Leur activité est assimilée à celle des salles de sport. Avant l'intervention d'Emmanuel Macron ce mardi soir, ils se faisaient déjà peu d'illusions sur une réouverture prochaine de leurs établissements. Le président a fini de doucher leurs espoirs pour 2020 : comme les restaurants ou les espaces fitness, les entreprises de loisirs indoor ne pourront pas reprendre leurs activités avant le 20 janvier, dans le meilleur des cas.
"Une catastrophe humaine et économique" pour Olivier Richard, propriétaire du Yellow Jump (Trampoline Park) à Saint-Etienne. Il est également l'un des porte-paroles du SPACE, association nationale des espaces de loisirs indoor fédérant plus de 300 entreprises.
L'impact des deux vagues pris de plein fouet
Le secteur du loisir indoor regroupe environ 2.500 entreprises en France : bowlings, escape game, plaines de jeux pour enfants, trampoline parks, foot en salle, laser game, karting, réalité virtuelle, lancers de hâche etc. Soit plus de 12 000 salariés.

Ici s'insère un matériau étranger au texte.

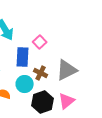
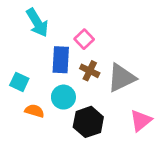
brown cross: (41, 73) -> (90, 71), moved
pink triangle: (67, 101) -> (141, 121), moved

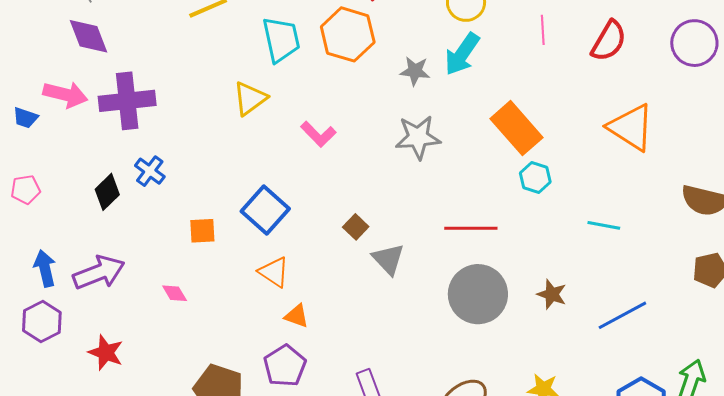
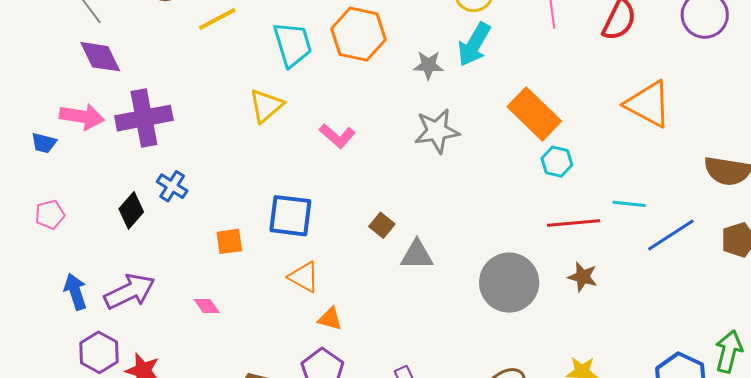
blue square: (265, 210) -> (290, 216), turned -30
red line: (471, 228) -> (574, 223), moved
gray triangle: (388, 259) -> (417, 255), turned -42
blue line: (622, 315) -> (671, 235), moved
purple hexagon: (42, 322) -> (99, 352), moved

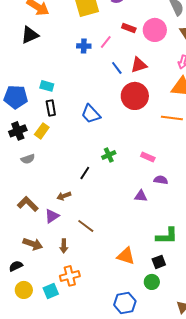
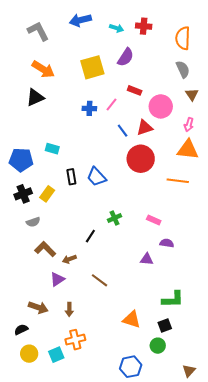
pink circle: (155, 30) -> (161, 106), moved
black rectangle: (51, 108) -> (71, 177), moved
brown L-shape: (28, 204) -> (45, 249), moved
brown line: (86, 226) -> (99, 280), moved

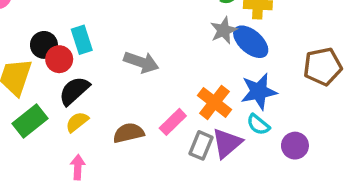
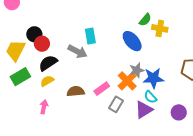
gray star: (224, 30) -> (137, 70), moved
cyan rectangle: (82, 40) -> (90, 36), moved
blue ellipse: (251, 42) -> (132, 41), moved
gray arrow: (141, 62) -> (78, 51), moved
purple triangle: (227, 143) -> (144, 110), moved
purple circle: (295, 146) -> (179, 112), moved

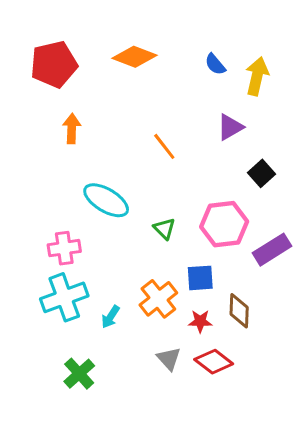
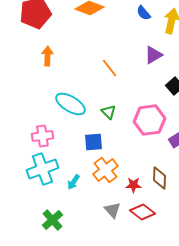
green triangle: (164, 229) -> (108, 112), moved
blue square: (200, 278) -> (93, 142), moved

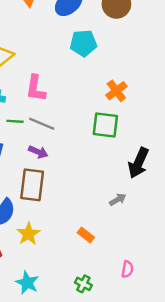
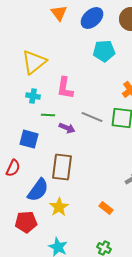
gray line: (42, 124) -> (92, 117), moved
purple arrow: (38, 152) -> (67, 128), moved

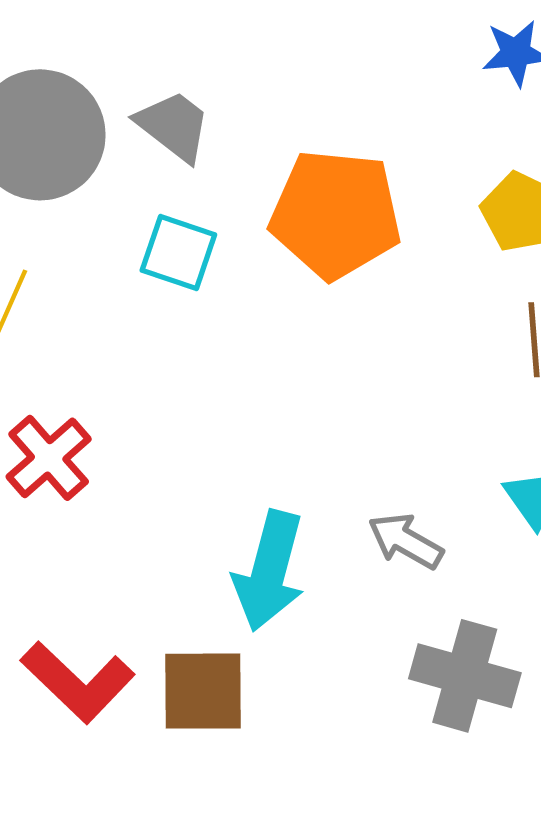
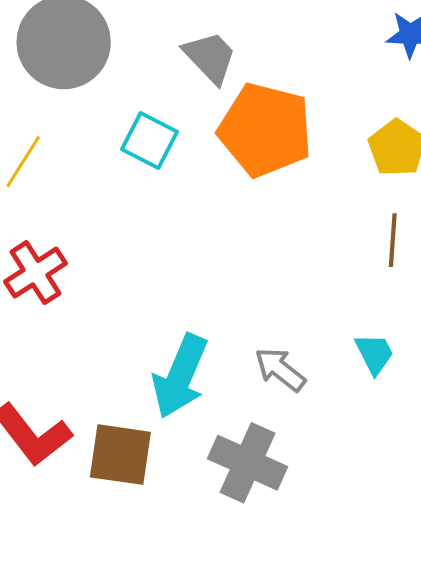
gray trapezoid: (174, 126) -> (210, 57), moved
gray cross: (465, 676) -> (248, 463), moved

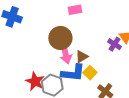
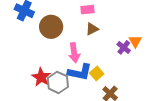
brown circle: (60, 38) -> (51, 27), moved
brown triangle: (82, 57) -> (92, 29), moved

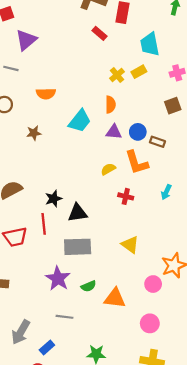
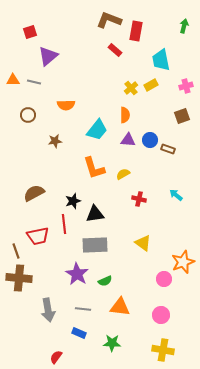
orange L-shape: (137, 163) -> (94, 168), moved
cyan arrow: (166, 192) -> (176, 195), turned 104
orange triangle: (115, 298) -> (120, 307), moved
gray arrow: (21, 332) -> (48, 310), moved, turned -40
blue rectangle: (47, 347) -> (79, 333), moved, turned 64

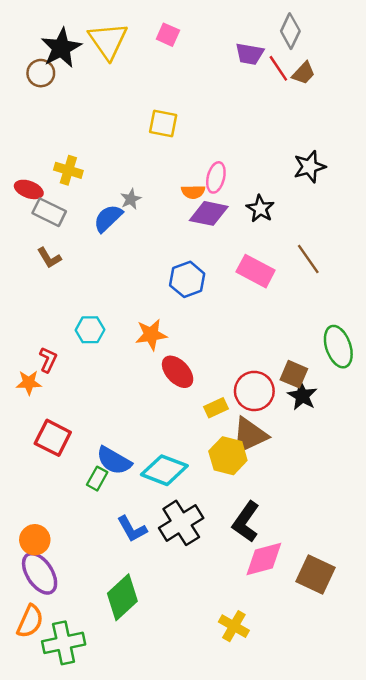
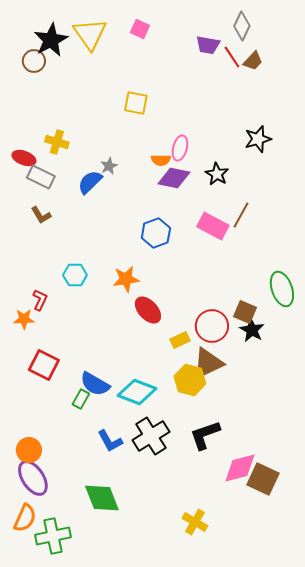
brown line: (308, 259) -> (241, 215), moved, turned 64
black L-shape: (246, 522) -> (205, 435), turned 36
pink diamond: (264, 559) -> (240, 468), moved
green diamond: (122, 597) -> (102, 498), turned -69

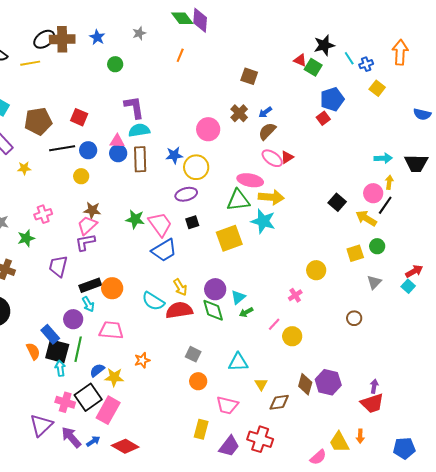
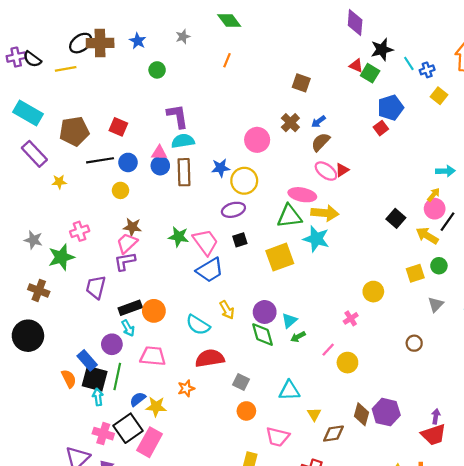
purple diamond: (200, 20) -> (355, 23), moved
yellow arrow: (389, 182) -> (434, 195), moved, turned 32
green star: (26, 238) -> (61, 257), size x1.4
red semicircle: (179, 310) -> (210, 358), moved

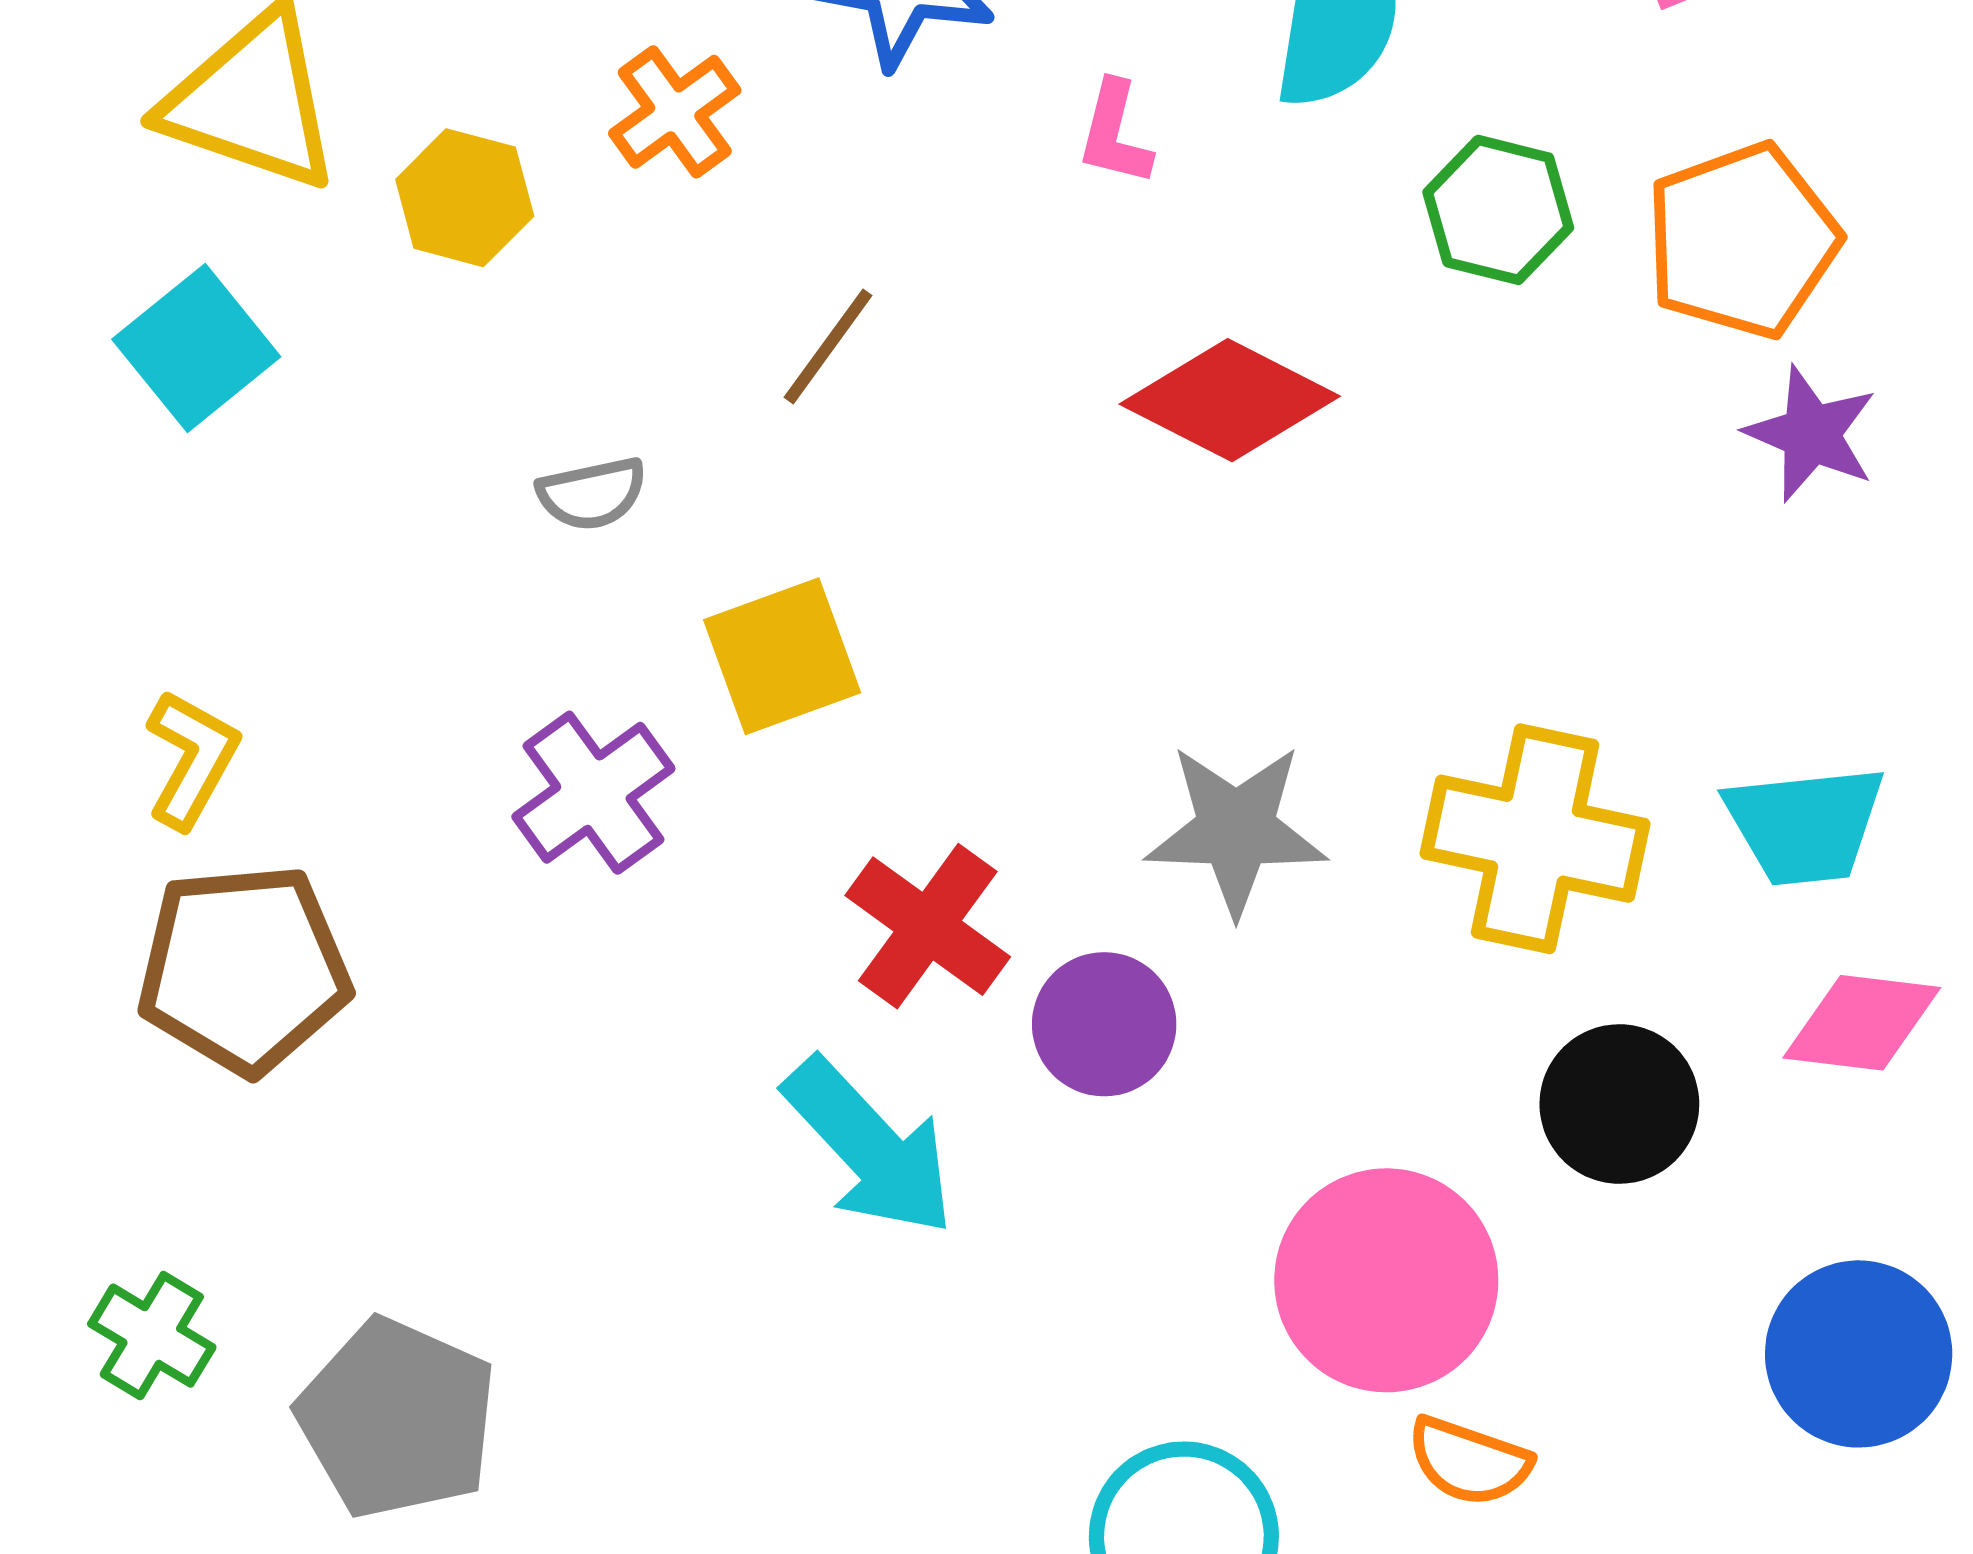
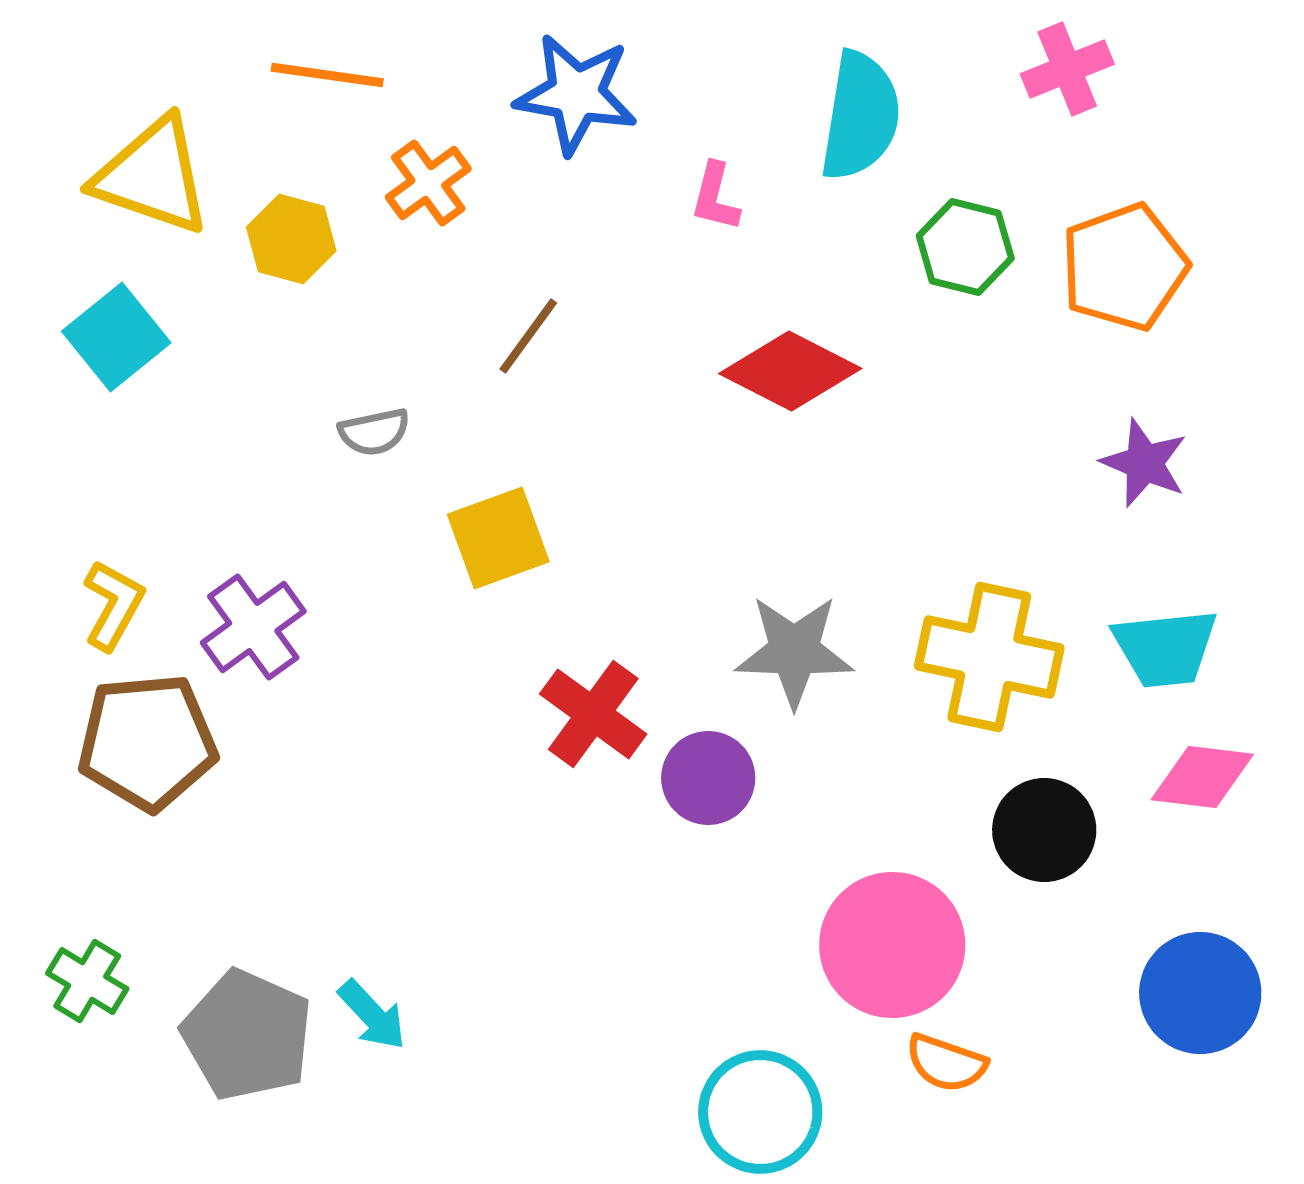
purple star: (1811, 434) -> (1144, 463), moved
purple cross: (593, 793) -> (253, 627), moved
cyan arrow: (869, 1147) -> (372, 1015), moved, size x0.6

En Auvergne Rhône-Alpes, elles sont plus de 250. Et sont évidemment très impactées par la crise sanitaire actuelle : "Nous avions été les premiers à fermer lors du premier confinement et les derniers à rouvrir. Ce sera pareil sur cette deuxième vague. Au total, nous aurons fermé plus de la moitié de l'année. Et pas la bonne moitié en plus car le loisir indoor est en saisonnalité inversée, c'est-à-dire que nos meilleurs mois sont ceux d'octobre à mai", explique Olivier Richard. Résultat, selon le SPACE, les entreprises du secteur accusent une baisse de 80% de leur chiffre d'affaires pour l'année 2020.
Une situation qui pourrait entrainer la disparition de nombre d'entreprises du secteur, malgré le "quoi qu'il en coûte" d'Emmanuel Macron et l'arsenal d'aides important déployé par l'État pour accompagner les entrepreneurs dans cette période.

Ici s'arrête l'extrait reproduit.